Two of the Mets’ Triple-A starters, Dillon Gee and Pat Misch, would likely upgrade their Major League bullpen right now. Lefty reliever (and former Nat) Mike O’Connor might too.
And another guy — a righty I’ve never before heard of named Manuel Alvarez — has posted a 1.36 ERA with an awesome 7:1 K:BB ratio in 53 innings across three levels this season. I don’t know anything about the guy, there’s not much in his history that indicates he’s this good and he only has 4 1/3 innings above Double-A, but, well, I’m not certain Nieve could dominate Double-A hitters the way Alvarez did. So there’s that, too.
If Manuel and Omar Minaya were so desperate to win earlier this season that they pushed their top starting-pitching prospect into Major League mopup duty, it’s absurd that they should now be carrying multiple players who are not the best fit to help the team win.
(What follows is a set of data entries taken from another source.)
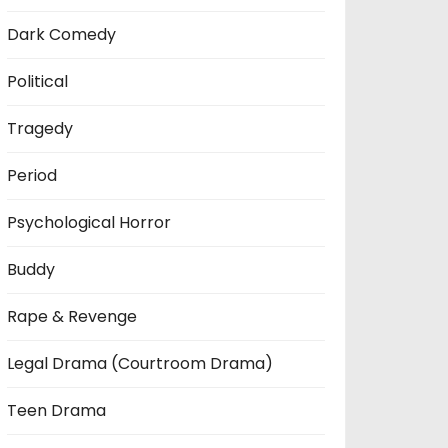
Dark Comedy
Political
Tragedy
Period
Psychological Horror
Buddy
Rape & Revenge
Legal Drama (Courtroom Drama)
Teen Drama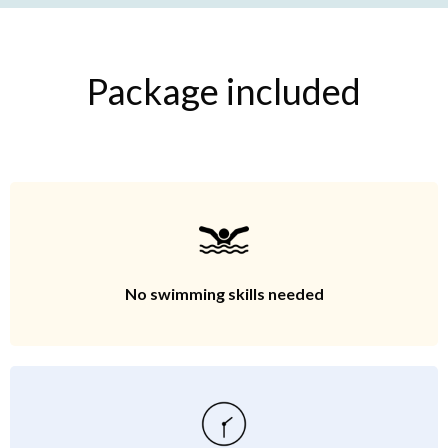
Package included
No swimming skills needed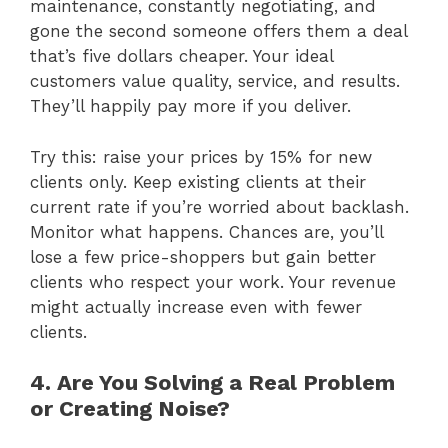
maintenance, constantly negotiating, and
gone the second someone offers them a deal
that’s five dollars cheaper. Your ideal
customers value quality, service, and results.
They’ll happily pay more if you deliver.
Try this: raise your prices by 15% for new
clients only. Keep existing clients at their
current rate if you’re worried about backlash.
Monitor what happens. Chances are, you’ll
lose a few price-shoppers but gain better
clients who respect your work. Your revenue
might actually increase even with fewer
clients.
4. Are You Solving a Real Problem
or Creating Noise?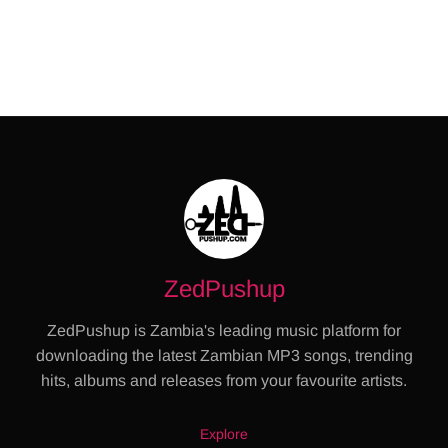
ZedPushup
ZedPushup is Zambia's leading music platform for
downloading the latest Zambian MP3 songs, trending
hits, albums and releases from your favourite artists.
Explore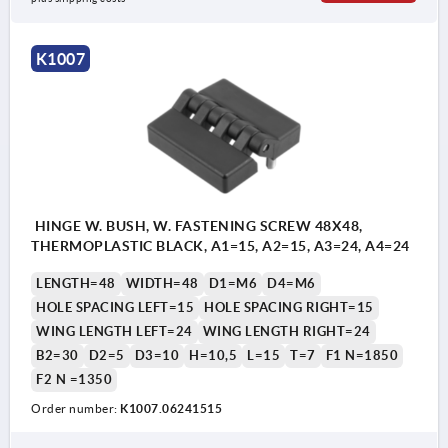
K1007
HINGE W. BUSH, W. FASTENING SCREW 48X48,
THERMOPLASTIC BLACK, A1=15, A2=15, A3=24, A4=24
LENGTH=48
WIDTH=48
D1=M6
D4=M6
HOLE SPACING LEFT=15
HOLE SPACING RIGHT=15
WING LENGTH LEFT=24
WING LENGTH RIGHT=24
B2=30
D2=5
D3=10
H=10,5
L=15
T=7
F1 N=1850
F2 N =1350
Order number:
K1007.06241515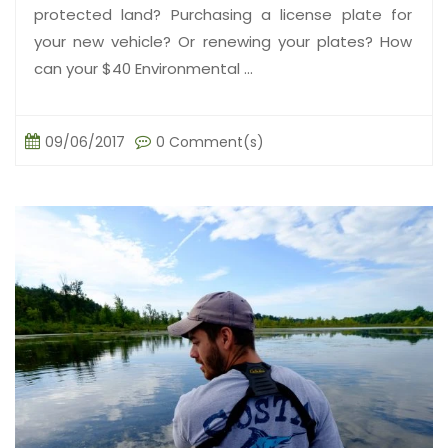
protected land? Purchasing a license plate for
your new vehicle? Or renewing your plates? How
can your $40 Environmental ...
09/06/2017
0 Comment(s)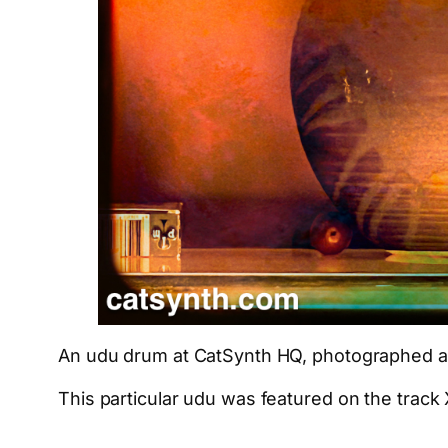
An udu drum at CatSynth HQ, photographed a
This particular udu was featured on the track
And you could argue it goes well beyond Perez and Nieve.
The Mets are losing a lot of games, and that sucks. And they’re not necessarily losing games because they’re carrying Perez and Nieve. But those pitchers’ presence on the team speaks to a larger issue in roster optimization that has persisted throughout Minaya’s tenure in Flushing, one that absolutely does contribute to the losing.
Good readin’
David Wright, dressed in his Mets uniform, was weaving his way quickly, and somewhat nervously, through the crowd, adjusting his cap along the way. Some of the fans pointed and told companions who it was. One woman gasped, surprised at the sight of a real player, a star no less, walking by her. Most of the fans just stared, trying to make sense of a player seemingly on his way to buy a hot dog so close to game time.
But minutes later, Wright was the one who was somewhat speechless, honored to be in the presence of one of the greatest players in baseball history, Willie Mays. The get-together before a game between the Giants and the Mets reinforced a growing relationship between the two men, who are separated by background and age (Mays is 79, Wright is 27), but not in their admiration for each other.
– David Waldstein, New York Times.
Good read from Waldstein on Wright’s burgeoning friendship with Willie Mays.
Adam Rubin on Ollie’s glorious return
Rubin hammers it home. Strong points throughout. For what it’s worth, Perez has been pretty decent against lefties across his career and even in small samples the last couple years, though he has (shocker) walked a ton of them this season.